"""
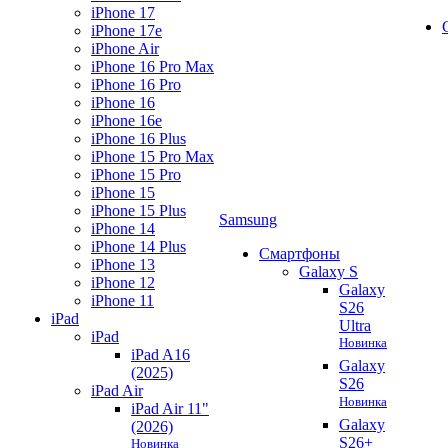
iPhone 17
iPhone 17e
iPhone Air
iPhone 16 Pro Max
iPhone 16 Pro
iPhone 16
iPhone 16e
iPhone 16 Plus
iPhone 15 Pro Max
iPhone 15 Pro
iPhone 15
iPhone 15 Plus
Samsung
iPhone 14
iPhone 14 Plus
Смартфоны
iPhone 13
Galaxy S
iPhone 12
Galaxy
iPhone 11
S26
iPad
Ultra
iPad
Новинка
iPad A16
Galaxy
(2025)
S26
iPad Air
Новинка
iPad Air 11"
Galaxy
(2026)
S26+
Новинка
"""
Every record above, copied exactly and without a single picture, makes up the answer.

SOLVED PROBLEM -
iPhone 17
iPhone 17e
iPhone Air
iPhone 16 Pro Max
iPhone 16 Pro
iPhone 16
iPhone 16e
iPhone 16 Plus
iPhone 15 Pro Max
iPhone 15 Pro
iPhone 15
iPhone 15 Plus
Samsung
iPhone 14
iPhone 14 Plus
Смартфоны
iPhone 13
Galaxy S
iPhone 12
Galaxy
iPhone 11
S26
iPad
Ultra
iPad
Новинка
iPad A16
Galaxy
(2025)
S26
iPad Air
Новинка
iPad Air 11"
Galaxy
(2026)
S26+
Новинка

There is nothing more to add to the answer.